The problematics of the body in space demand the use of technological augmentations in order to ensure its survival, and so we are faced with the spectre of the cyborg. Without such augmentation, the human body is completely inoperable in space; thus, all forms of human agency in space are directly implicated in a cyborg ontology. In her discussion about the iconic status of the space suit, Shaw (2004) argues that “the astronaut is inherently cyborg and the icon functions to establish the paradigm for recognizing that technoprosthetics have become part of the definition of our corporeality.” (p. 127)
The cyborg is itself a highly gendered concept. Haraway deployed it to feminist ends in such a way that
through the use of technology as the means or context for human hybridization, cyborgs come to represent unfamiliar ‘otherness,’ one that challenges the denotative stability of human identity… cyborg identity is predicated on transgressed boundaries.” (Balsamo, 1996, p. 129)

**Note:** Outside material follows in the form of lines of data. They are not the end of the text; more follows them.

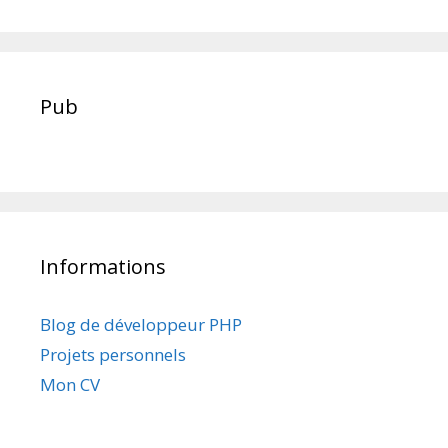
Pub
Informations
Blog de développeur PHP
Projets personnels
Mon CV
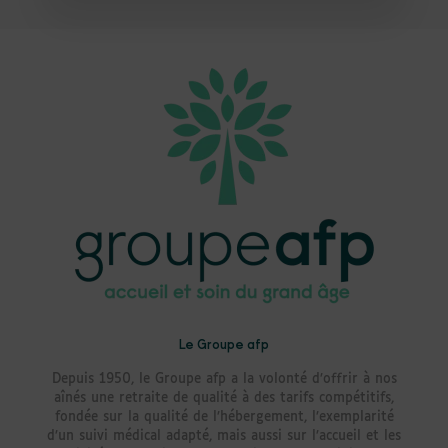
Le Groupe afp
Depuis 1950, le Groupe afp a la volonté d’offrir à nos
aînés une retraite de qualité à des tarifs compétitifs,
fondée sur la qualité de l’hébergement, l’exemplarité
d’un suivi médical adapté, mais aussi sur l’accueil et les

The collision between the destabilising effect of the cyborg and the essentialising and naturalising effect of the colonial narrative raises a number of interesting questions that need to be explored. In what ways does Haraway’s politico-theoretical cyborg resemble the real cyborgs of NASA and other space agencies? Could we read these cyborgs in such a way as to displace the narratives that have come to dominate space travel? In other words, could the uncertainty and fluidity of identity suggested by cyborg ontologies disrupt the narratives marked by a surety of identity (located in the aforementioned boundaries of self/other, male/female, etc.)? This reading might present one set of possibilities, but other (less optimistic) readings are viable. Perhaps the integration of the great, immense technologies of space travel into human agency signify primarily a testament to progress, a teleological push to “the future” made possible only by capitalist techno-innovation driven by the imperatives of profit and militarism? Surely there is something about these technologies, and the rhetoric used to deploy them, which suggests this. Where does the body stand (or float) in this unfolding zero-G narrative? Most importantly, what are the implications for identity in a future where space will become an increasingly important focus of collective human endeavour?
(1) Some hopeful space explorers, fortunately, are willing to put these problems aside. The Association of Autonomous Astronauts was an organisation whose mission was to build “a world-wide network of local, community-based groups dedicated to constructing their own spaceships”, utilising anacho-absurdist tactics to fight against the “state, corporate and military monopoly of space travel”, advocating such things as zero-g sex, raves in space, and “three-sided football”.
(2) See, for examples, Balsamo (1996).